Würde das in Deutschland gelten, ließe sich Windkraft in natursensiblen Räumen leichter genehmigen. Zum Leidwesen der Branche unterscheidet das deutsche Naturschutzrecht aber nicht zwischen beabsichtigtem und unbeabsichtigtem Töten.

Hierzulande zählt nur das Tötungsrisiko – das sich durch Artenschutzprogramme, durch zeitweises Abschalten der Anlage oder durch die berühmten Antikollisionssysteme so weit senken lässt, dass das Windrad gebaut werden kann.

Man kann Axthelm irgendwie verstehen. Von einem ICE wird auch nicht verlangt, dass er im Thüringer Wald langsamer oder zeitweise gar nicht dahinrast, damit er keinen Vogel erwischt. Bei Windkraft aber soll das anders sein.

"Viel zu enge Auswahl an zu schützenden Vogelarten"

Ziemlich unzufrieden mit den Änderungen im Artenschutz sind auch die Naturschützer, wenn auch aus ganz anderen Gründen. So enthält Lemkes Vorlage eine Liste mit 15 kollisionsgefährdeten Vogelarten, bei denen – je nach Abstand der Windanlage zum Horst – das Tötungsrisiko zu prüfen ist.
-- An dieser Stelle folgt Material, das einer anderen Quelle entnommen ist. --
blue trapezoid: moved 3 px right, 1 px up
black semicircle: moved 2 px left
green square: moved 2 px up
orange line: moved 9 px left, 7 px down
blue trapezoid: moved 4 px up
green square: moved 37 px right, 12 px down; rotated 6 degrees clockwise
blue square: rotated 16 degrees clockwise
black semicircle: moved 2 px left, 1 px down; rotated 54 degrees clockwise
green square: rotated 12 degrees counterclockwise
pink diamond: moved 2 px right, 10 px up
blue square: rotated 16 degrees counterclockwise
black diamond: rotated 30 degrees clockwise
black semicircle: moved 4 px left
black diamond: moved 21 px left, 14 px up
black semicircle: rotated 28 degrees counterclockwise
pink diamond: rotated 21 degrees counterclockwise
Die Liste sei endgültig und abschließend, betont die Umweltministerin. Katharina Stucke vom Naturschutzbund hält dagegen: "Es wird eine viel zu enge Auswahl an Vogelarten über Schutzabstände zwischen Windenergieanlage und Horst geschützt", kritisiert die Leiterin des Nabu-Projekts zum naturverträglichen Windkraftausbau.

Stucke beruft sich hier auf das europäische Naturschutzrecht, das alle kollisionsgefährdeten Vogelarten schütze – und nicht nur die 15 im Gesetzentwurf aufgelisteten. Daraus entstünden gravierende Rechtsunsicherheiten. Langfristige Gerichtsverfahren könnten den gesamten Ausbau zum Erliegen bringen, warnt die Nabu-Expertin. Um diese Unsicherheit aufzulösen, dürfe die Liste eben nicht endgültig und abschließend sein, fordert Stucke.
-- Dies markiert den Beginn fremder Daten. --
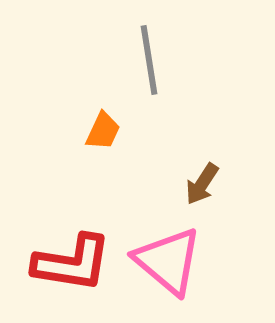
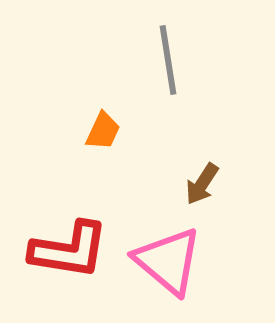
gray line: moved 19 px right
red L-shape: moved 3 px left, 13 px up
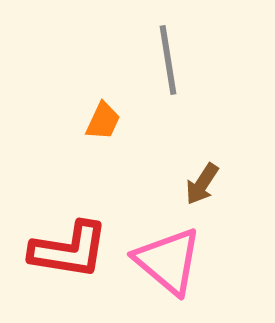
orange trapezoid: moved 10 px up
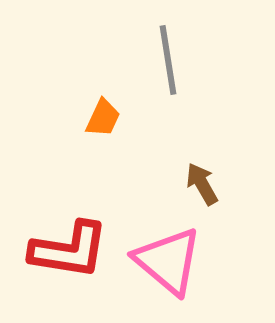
orange trapezoid: moved 3 px up
brown arrow: rotated 117 degrees clockwise
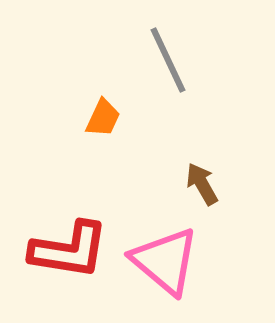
gray line: rotated 16 degrees counterclockwise
pink triangle: moved 3 px left
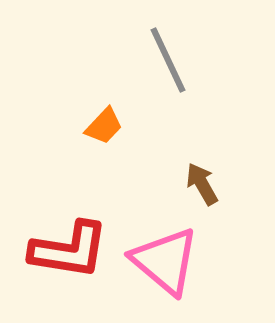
orange trapezoid: moved 1 px right, 8 px down; rotated 18 degrees clockwise
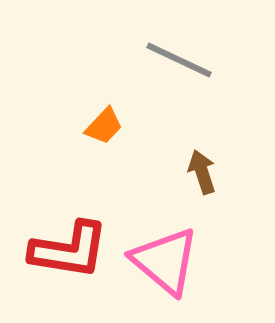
gray line: moved 11 px right; rotated 40 degrees counterclockwise
brown arrow: moved 12 px up; rotated 12 degrees clockwise
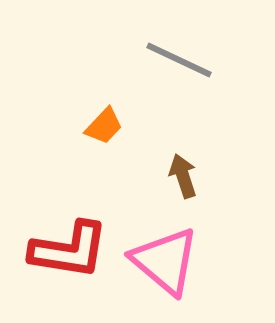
brown arrow: moved 19 px left, 4 px down
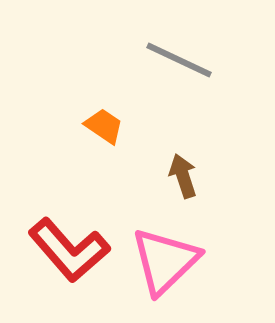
orange trapezoid: rotated 99 degrees counterclockwise
red L-shape: rotated 40 degrees clockwise
pink triangle: rotated 36 degrees clockwise
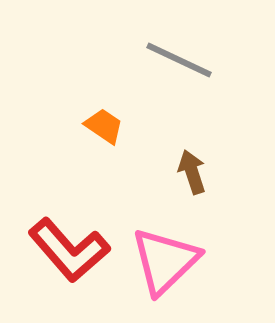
brown arrow: moved 9 px right, 4 px up
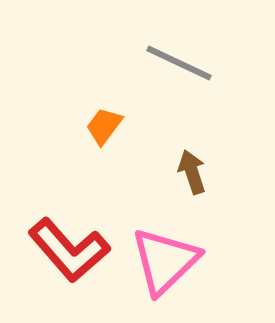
gray line: moved 3 px down
orange trapezoid: rotated 87 degrees counterclockwise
Skeptisch steht der Nabu auch dem Maßstab des Populationszustands gegenüber. Hier brauche es eine deutlich bessere Datenqualität, um Aussagen über die Entwicklungen der Populationen machen zu können, sagt Stucke. "Je mehr Vogelarten und je mehr Individuen einer Art betroffen sind, desto höher müsste die Schwelle für zumutbare Schutzmaßnahmen ausfallen."
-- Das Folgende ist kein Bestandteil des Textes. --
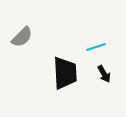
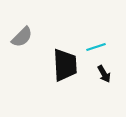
black trapezoid: moved 8 px up
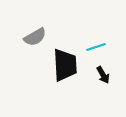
gray semicircle: moved 13 px right; rotated 15 degrees clockwise
black arrow: moved 1 px left, 1 px down
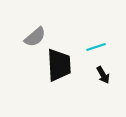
gray semicircle: rotated 10 degrees counterclockwise
black trapezoid: moved 6 px left
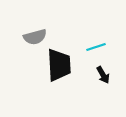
gray semicircle: rotated 25 degrees clockwise
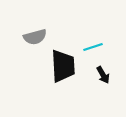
cyan line: moved 3 px left
black trapezoid: moved 4 px right, 1 px down
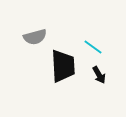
cyan line: rotated 54 degrees clockwise
black arrow: moved 4 px left
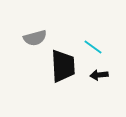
gray semicircle: moved 1 px down
black arrow: rotated 114 degrees clockwise
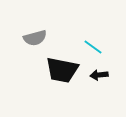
black trapezoid: moved 1 px left, 4 px down; rotated 104 degrees clockwise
Die Windkraftbranche sieht das wiederum anders. Axthelm: "Wir fragen uns, warum der Gesetzgeber ausgerechnet für Vogelarten, deren Populationen sich absolut positiv entwickeln, Artenhilfsprogramme auflegen will. Die sind eigentlich für wirklich gefährdete Arten vorgesehen."

Vorläufiges Fazit: Das Wind-an-Land-Gesetz und das begleitende Naturschutzgesetz sorgen nicht für eine friedliche Koexistenz von Windkraft und Natur, sondern drohen die Konflikte anzuheizen. Für den Klimaschutz wäre das wirklich absurd, ja geradezu bekloppt.